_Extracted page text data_
● ● ●

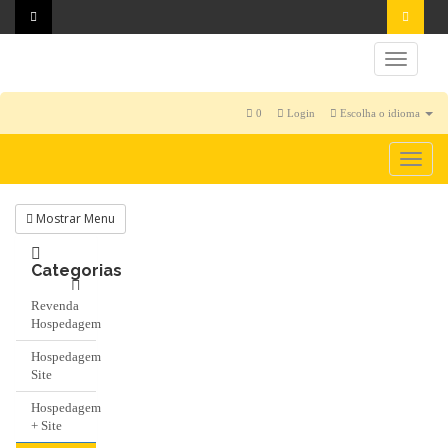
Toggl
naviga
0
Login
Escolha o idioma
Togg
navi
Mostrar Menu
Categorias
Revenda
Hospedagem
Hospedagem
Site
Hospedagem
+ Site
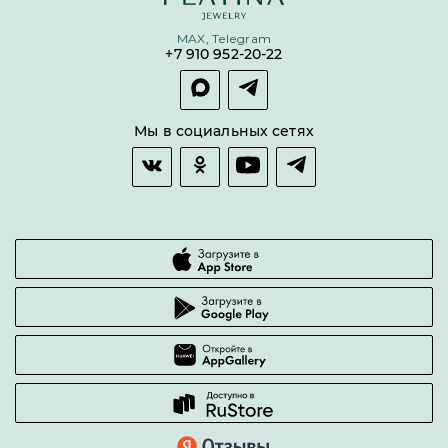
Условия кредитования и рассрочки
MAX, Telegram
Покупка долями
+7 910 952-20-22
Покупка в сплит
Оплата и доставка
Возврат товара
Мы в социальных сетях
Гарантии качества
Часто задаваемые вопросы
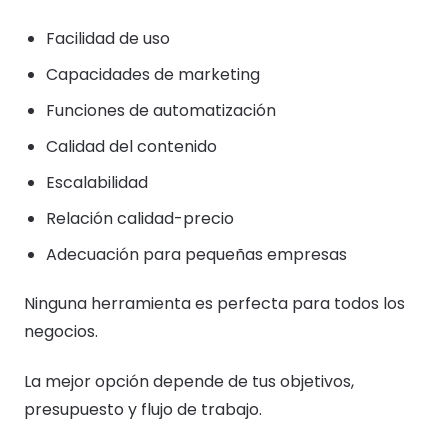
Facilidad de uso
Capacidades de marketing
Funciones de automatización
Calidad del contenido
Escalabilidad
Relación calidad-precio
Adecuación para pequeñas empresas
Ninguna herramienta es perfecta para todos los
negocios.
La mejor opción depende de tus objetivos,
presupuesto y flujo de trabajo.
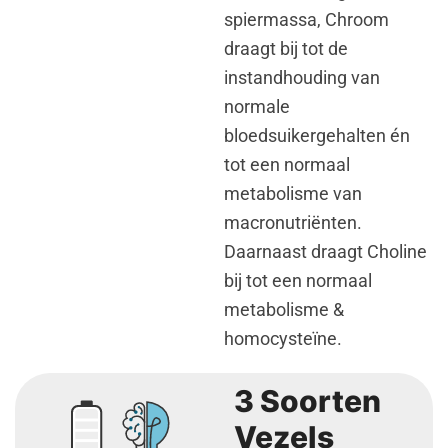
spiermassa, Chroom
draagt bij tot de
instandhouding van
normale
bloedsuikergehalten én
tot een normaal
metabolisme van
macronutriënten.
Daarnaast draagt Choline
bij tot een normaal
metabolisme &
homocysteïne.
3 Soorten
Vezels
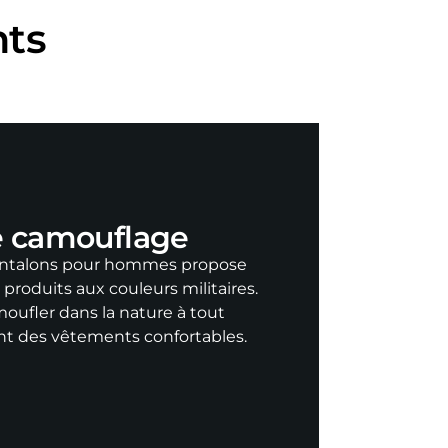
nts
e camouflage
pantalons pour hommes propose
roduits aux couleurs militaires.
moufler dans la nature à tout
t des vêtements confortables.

● ● ●

_Problem to solve_
All lines from the one bearing "Daarnaast draagt Choline" through the last line of the records, and only those, should be duplicated exactly; no picture belongs in the copy.

_Expected answer_
Daarnaast draagt Choline
bij tot een normaal
metabolisme &
homocysteïne.
3 Soorten
Vezels
nts
e camouflage
pantalons pour hommes propose
roduits aux couleurs militaires.
moufler dans la nature à tout
t des vêtements confortables.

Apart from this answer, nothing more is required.